Digest for sci.electronics.repair@googlegroups.com - 2 updates in 1 topic

Chuck <chuck23@dejanews.net>: Jan 17 03:19PM -0600

On Tue, 16 Jan 2024 22:28:09 -0500, Usenetist <carg121@usenet.com>
wrote:
 
>>> Thank you in advance for your help.
 
>> Those old Akais had lots of electrolytic caps that get weak with age. Try heating the signal boards with a heat gun to see if the color returns. If it does, you're going to have to recap that unit if you intend to keep it.
 
>Can you explain the heat gun technique for bad caps... how does it work?
When you heat up a bad cap, the ESR goes down and the capacitance goes
up and sometimes the problem goes away. You then replace the cap you
were heating when the symptom went away. I would suggest buying a
cheap esr meter on EBay. It is a quicker and more certain way of
finding bad capacitors.
"ohg...@gmail.com" <ohger1s@gmail.com>: Jan 18 06:48AM -0800

On Tuesday, January 16, 2024 at 10:28:13 PM UTC-5, Usenetist wrote:
> On 1/9/24 12:24, ohg...@gmail.com wrote:
 
> > Those old Akais had lots of electrolytic caps that get weak with age. Try heating the signal boards with a heat gun to see if the color returns.
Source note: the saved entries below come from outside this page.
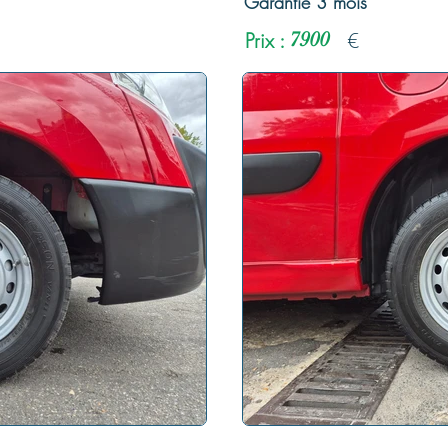
Garantie 3 mois
Prix :
7900
€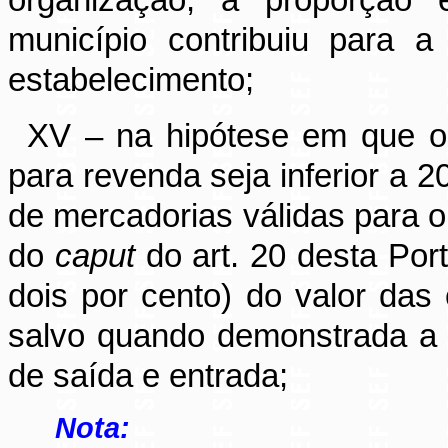
organização, à proporção
município contribuiu para 
estabelecimento;
XV – na hipótese em que o 
para revenda seja inferior a 2
de mercadorias válidas para o 
do
caput
do art. 20 desta Port
dois por cento) do valor das
salvo quando demonstrada a 
de saída e entrada;
Nota:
If it does, you're going to have to recap that unit if you intend to keep it.
 
> Can you explain the heat gun technique for bad caps... how does it work?
 
When I suspect a lazy/weak/ electrolytic capacitor as the cause of a failure, I take my heat gun and warm up the board in question. I get the board pretty hot but not hot enough to melt connectors, ribbons, or indeed the shrink wrap on the capacitors. If the device now performs correctly or even if the symptom changes, an electrolytic becomes a strong suspect. MOST weak capacitors improve with heat, but you'll find the occasional one that actually responds better to cold, but that's as about as rare or more so as finding an open silicon diode (most short). The heat may also affect defective semiconductors so if heat fixes it, it could still be anything on the board that's become heat sensitive, but most circuits that come back to life with applied heat will have a bad capacitor(s).
 
Once I identify weak dried out capacitors with heat, I'll either shotgun the device if it's old and I want it to be long term reliable, or I'll take out my ESR meter and go over the board when the board cools down if it's a board with a crapload of caps where shotgunning is time consuming. One way to get all the weak ones identified is to put the board in question in the refrigerator (or outside if it's cold), as even capacitors that work well at room temperature and not causing any immediate issues may fail at very cold temps. Capacitors that are in good condition won't be bothered by the cold, so it's a good way to ferret out the ones that will fail next. Caps that work at room temp but not in cold temps are on borrowed time.